(Stored data entries)
--

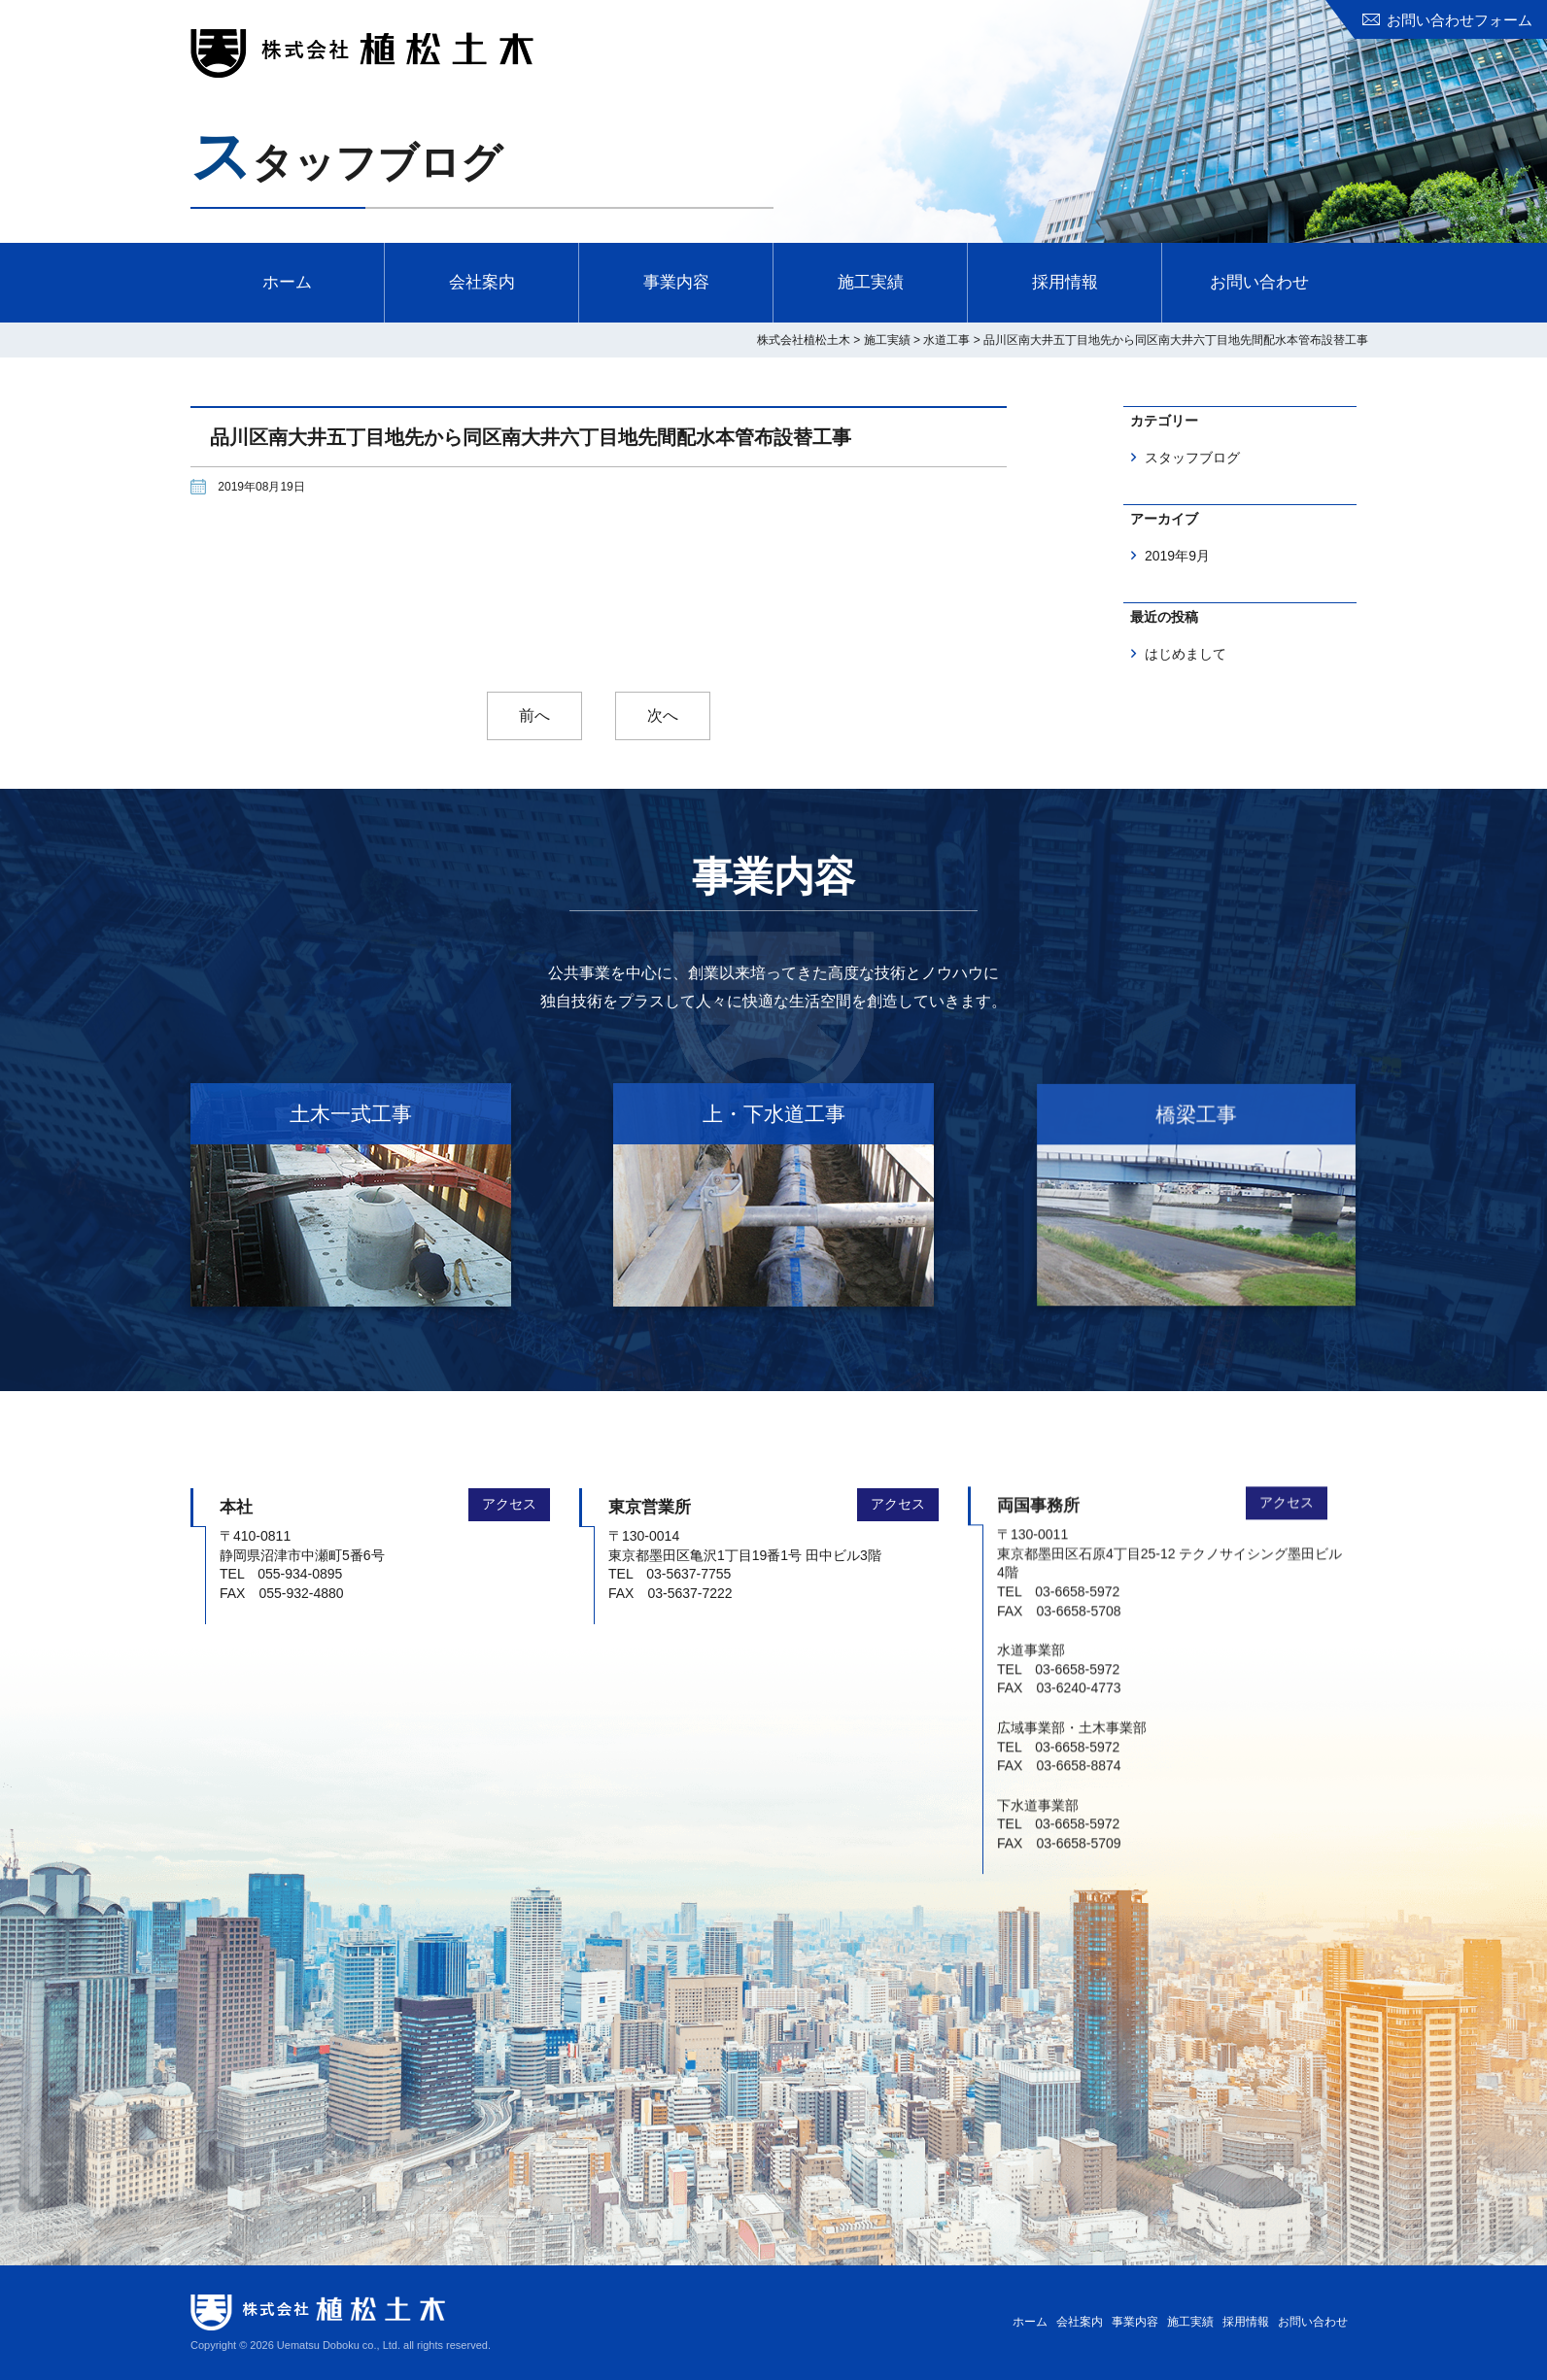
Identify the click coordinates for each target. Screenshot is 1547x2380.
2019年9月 (1177, 555)
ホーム (287, 282)
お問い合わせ (1259, 282)
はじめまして (1185, 654)
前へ (534, 715)
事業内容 (676, 282)
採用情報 (1065, 282)
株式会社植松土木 (361, 53)
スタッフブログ (1192, 457)
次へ (662, 715)
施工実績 (871, 282)
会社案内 (482, 282)
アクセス (509, 1488)
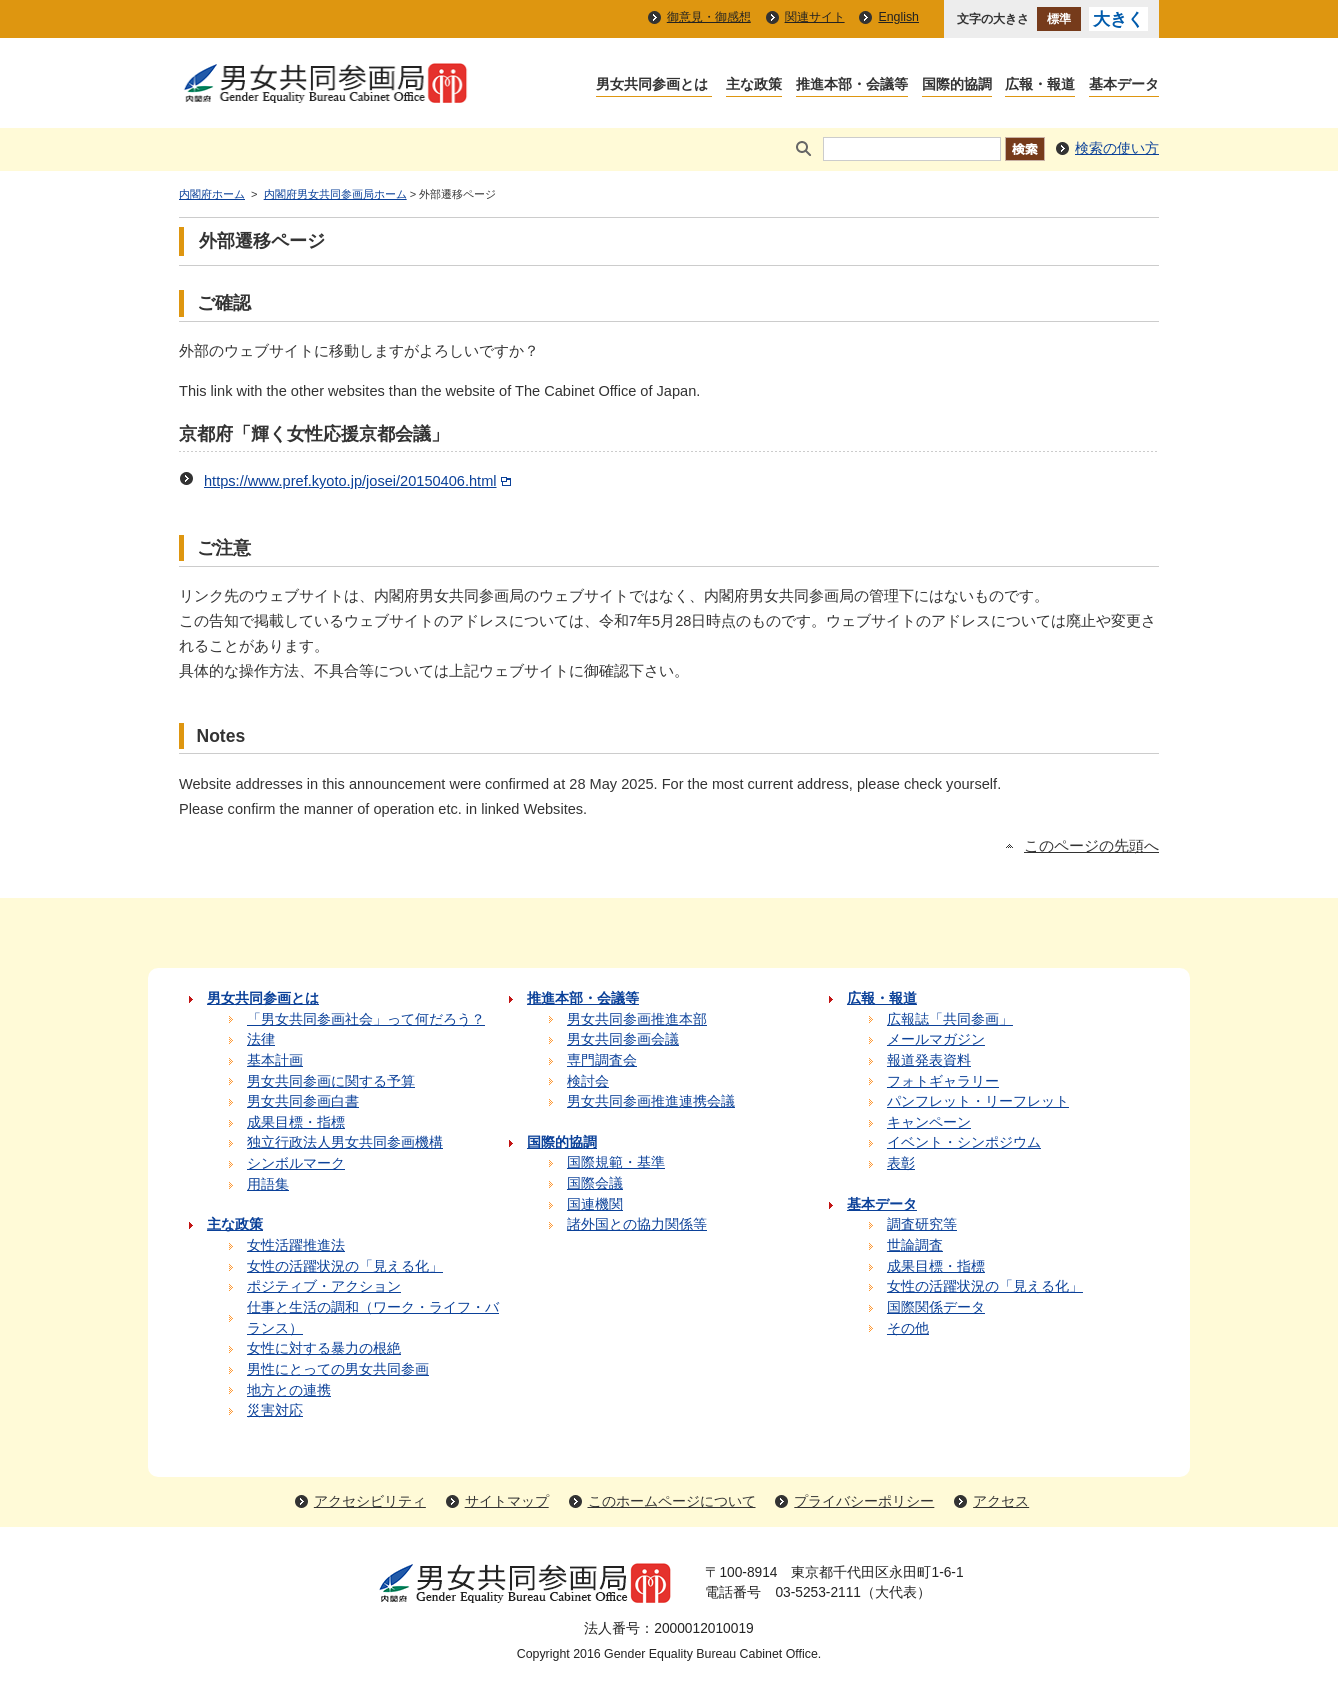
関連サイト (815, 17)
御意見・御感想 (709, 17)
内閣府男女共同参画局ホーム (335, 194)
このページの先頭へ (1091, 846)
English (898, 17)
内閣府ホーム (212, 194)
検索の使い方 (1117, 148)
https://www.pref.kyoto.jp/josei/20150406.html (359, 481)
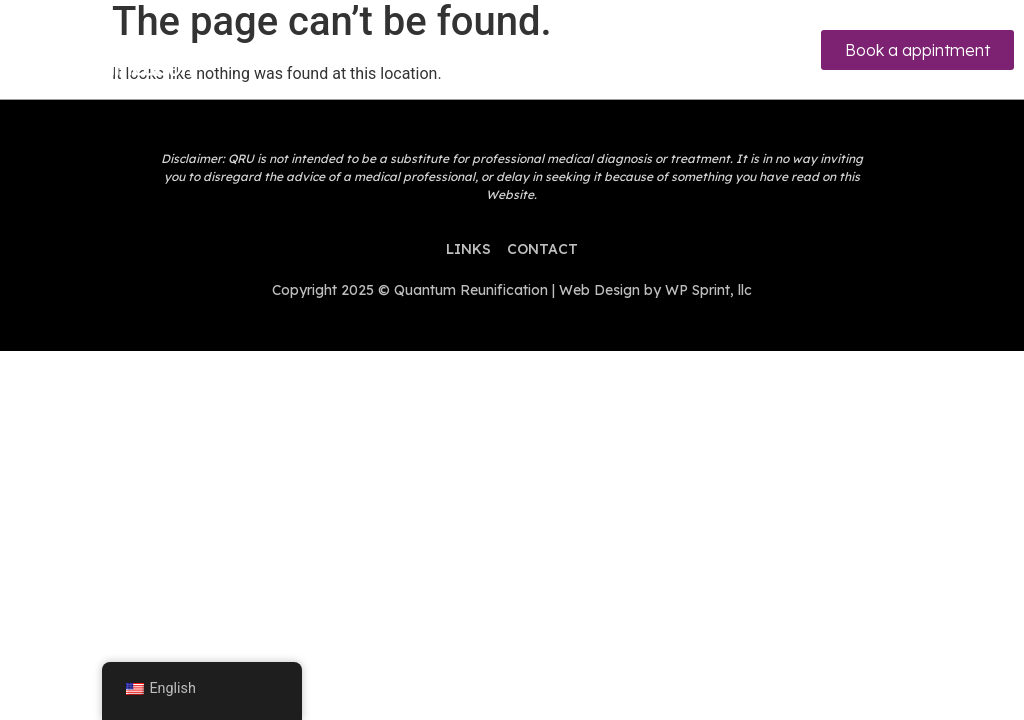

--

Set down every line above exactly, pictures excluded.

### PROBLEM SOLUTION
Identify the click coordinates for each target. Screenshot is 1547x2380.
2019年9月 (1177, 555)
ホーム (287, 282)
お問い合わせ (1259, 282)
はじめまして (1185, 654)
前へ (534, 715)
事業内容 (676, 282)
採用情報 (1065, 282)
株式会社植松土木 (361, 53)
スタッフブログ (1192, 457)
次へ (662, 715)
施工実績 (871, 282)
会社案内 (482, 282)
アクセス (509, 1488)
関連サイト (815, 17)
御意見・御感想 (709, 17)
内閣府男女共同参画局ホーム (335, 194)
このページの先頭へ (1091, 846)
English (898, 17)
内閣府ホーム (212, 194)
検索の使い方 (1117, 148)
https://www.pref.kyoto.jp/josei/20150406.html (359, 481)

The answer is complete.